- **Task directions**
Report every line from the material that contains the word "adalah".

- **Record extracts**

- - -

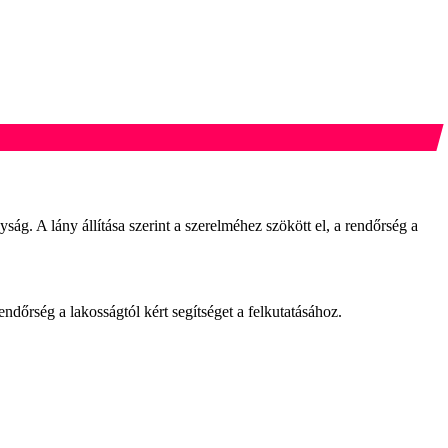
ág. A lány állítása szerint a szerelméhez szökött el, a rendőrség a
ndőrség a lakosságtól kért segítséget a felkutatásához.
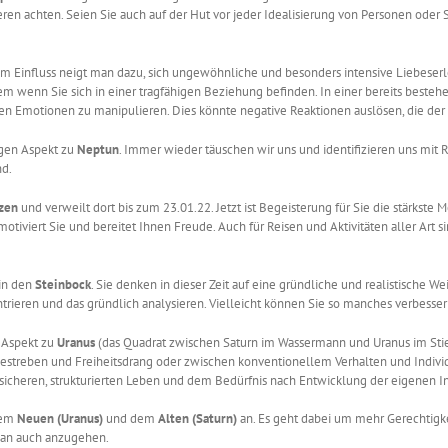
ieren achten. Seien Sie auch auf der Hut vor jeder Idealisierung von Personen ode
em Einfluss neigt man dazu, sich ungewöhnliche und besonders intensive Liebeserl
em wenn Sie sich in einer tragfähigen Beziehung befinden. In einer bereits besteh
iven Emotionen zu manipulieren. Dies könnte negative Reaktionen auslösen, die de
gen Aspekt zu
Neptun
. Immer wieder täuschen wir uns und identifizieren uns mit R
nd.
zen
und verweilt dort bis zum 23.01.22. Jetzt ist Begeisterung für Sie die stärkste 
iviert Sie und bereitet Ihnen Freude. Auch für Reisen und Aktivitäten aller Art sin
in den
Steinbock
. Sie denken in dieser Zeit auf eine gründliche und realistische Wei
ntrieren und das gründlich analysieren. Vielleicht können Sie so manches verbesse
 Aspekt zu
Uranus
(das Quadrat zwischen Saturn im Wassermann und Uranus im Stier 
streben und Freiheitsdrang oder zwischen konventionellem Verhalten und Individ
cheren, strukturierten Leben und dem Bedürfnis nach Entwicklung der eigenen Indi
dem
Neuen (Uranus)
und dem
Alten (Saturn)
an. Es geht dabei um mehr Gerechtigkei
lan auch anzugehen.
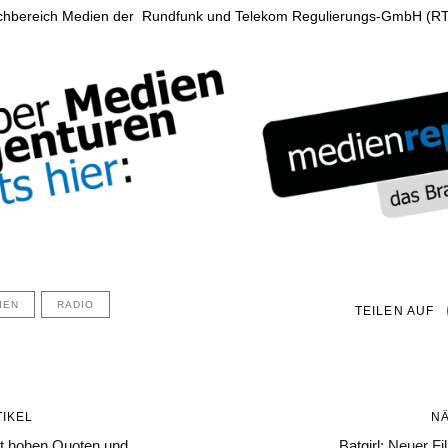
achbereich Medien der Rundfunk und Telekom Regulierungs-GmbH (RT
IEN
RADIO
TEILEN AUF
Nächster
IKEL
N
Artikel
 hohen Quoten und
Batgirl: Neuer Fi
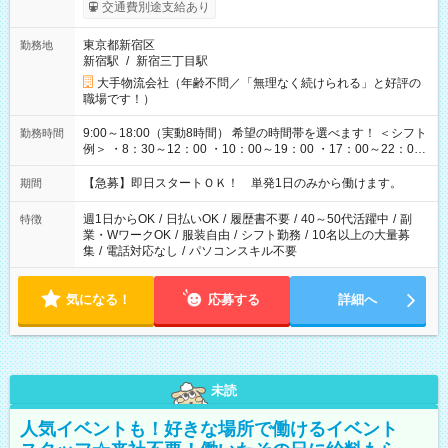
交通費別途支給あり
東京都新宿区
勤務地
新宿駅
/
新宿三丁目駅
大手物流会社（年齢不問／「無理なく続けられる」と好評の
職場です！）
9:00～18:00（実動8時間） 希望の時間帯を選べます！ ＜シフト
勤務時間
例＞ ・8：30～12：00 ・10：00～19：00 ・17：00～22：00
・13：00～22：00 ・22：00～翌6：00 など
【急募】即日スタートＯＫ！ 単発1日のみから働けます。
期間
週1日からOK
/
日払いOK
/
履歴書不要
/
40～50代活躍中
/
副
特徴
業・WワークOK
/
服装自由
/
シフト勤務
/
10名以上の大量募
集
/
電話対応なし
/
パソコンスキル不要
気になる！
応募する
詳細へ
未読
人気イベントも！好きな場所で働けるイベント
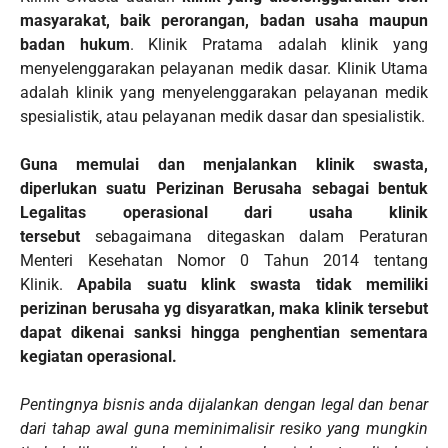
masyarakat, baik perorangan, badan usaha maupun
badan hukum
. Klinik Pratama adalah klinik yang
menyelenggarakan pelayanan medik dasar. Klinik Utama
adalah klinik yang menyelenggarakan pelayanan medik
spesialistik, atau pelayanan medik dasar dan spesialistik.
Guna memulai dan menjalankan klinik swasta,
diperlukan suatu Perizinan Berusaha sebagai bentuk
Legalitas operasional dari usaha klinik
tersebut
sebagaimana ditegaskan dalam Peraturan
Menteri Kesehatan Nomor 0 Tahun 2014 tentang
Klinik.
Apabila suatu klink swasta tidak memiliki
perizinan berusaha yg disyaratkan, maka klinik tersebut
dapat dikenai sanksi hingga penghentian sementara
kegiatan operasional.
Pentingnya bisnis anda dijalankan dengan legal dan benar
dari tahap awal guna meminimalisir resiko yang mungkin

- - -

- **Response area**
. Klinik Pratama adalah klinik yang
adalah klinik yang menyelenggarakan pelayanan medik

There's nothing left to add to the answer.